Attorneys make case for mine’s quick sale
Sterling lacks the money to cover Friday payroll
Sterling Mining Co. is flat broke, its attorneys said Monday, while arguing for a quick sale of the Sunshine Mine’s lease during a hearing in U.S. Bankruptcy Court.
The debt-ridden company doesn’t have $32,000 to make its payroll on Friday, said Ford Elsaesser, Sterling’s legal counsel. But a $24 million cash offer is pending for Sterling’s stock and assets – which include control of historic Sunshine Mine near Kellogg.

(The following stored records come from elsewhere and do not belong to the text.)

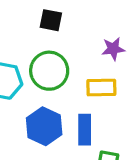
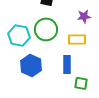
blue hexagon: (44, 126) -> (31, 65), moved

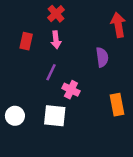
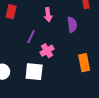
pink arrow: (56, 40) -> (48, 15), moved
pink cross: (71, 90) -> (47, 51), turned 32

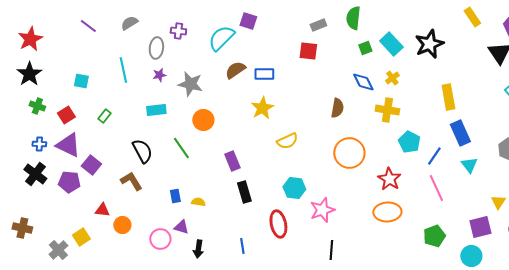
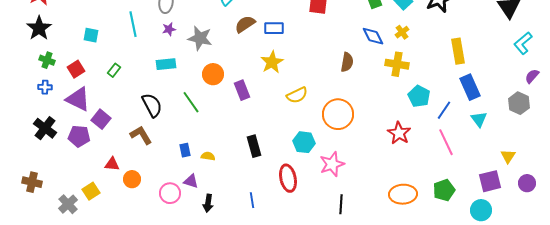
blue cross: (39, 144) -> (45, 87), moved
orange circle: (349, 153) -> (338, 114), moved
purple rectangle: (232, 161) -> (242, 90), moved
orange ellipse: (387, 212) -> (403, 194), moved

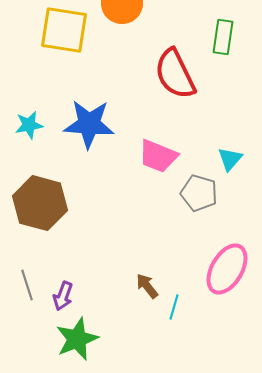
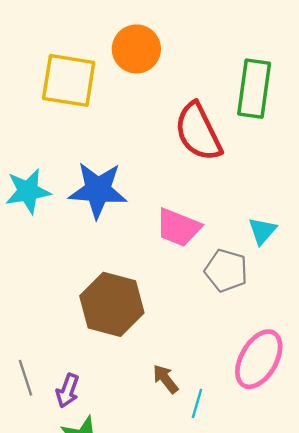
green rectangle: (223, 37) -> (254, 89), size x1.4
cyan star: (29, 125) -> (28, 191), size x1.4
brown hexagon: (40, 203) -> (112, 304), moved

Silver Opportunity Partners LLC was the top bidder for Sterling at an April 21 auction. The limited partnership, a subsidiary of the New York-based Electrum Group of Companies, wants to close the sale this week, said attorney Luckey McDowell.
Silver Opportunity Partners is eager to gain control of the underground silver mine, which closed in 2008. The Sunshine Mine is one of the nation’s richest silver strikes, producing 360 million ounces of silver over 125 years.
Sterling, which filed for bankruptcy last year, is leasing the mine from Sunshine Precious Metals. To gain clear title to the Sunshine Mine, Silver Opportunity Partners would pay an additional $5 million to trigger a purchase option outlined in the lease.
“My client is here paying top dollar,” McDowell said. “We want the asset without questions.”
“It’s real money,” he added. “No one in this case thought they would get it.”
McDowell said a quick sale would ensure paychecks for Sterling’s 17 remaining workers. In addition, the sale would allow Sterling to start paying off its debts, he said. Without the cash infusion, Sterling could sink into bankruptcy liquidation, McDowell added.
But Sunshine Precious Metals is contesting the sale of Sterling’s assets. Sunshine’s attorney, Robert Faucher, said Sterling doesn’t have the authority to sell the Sunshine Mine’s lease.
In addition, the parties are fighting over who owns the mine’s equipment. Sunshine Precious Metals also contends that Sterling is responsible for $4 million worth of damage to the Silver Summit shaft, a secondary escape route that must be operational before the mine can start producing ore.
Sterling’s attorneys said that’s a moot point. Silver Opportunity Partners is willing to purchase the mine in its current condition, Elsaesser said.
Further delay “would put this sale at risk,” he said, warning of the potential for “cold feet” on the part of the bidder.
No decisions were made Monday. The hearing continues today before U.S. Bankruptcy Judge Terry Myers in Coeur d’Alene.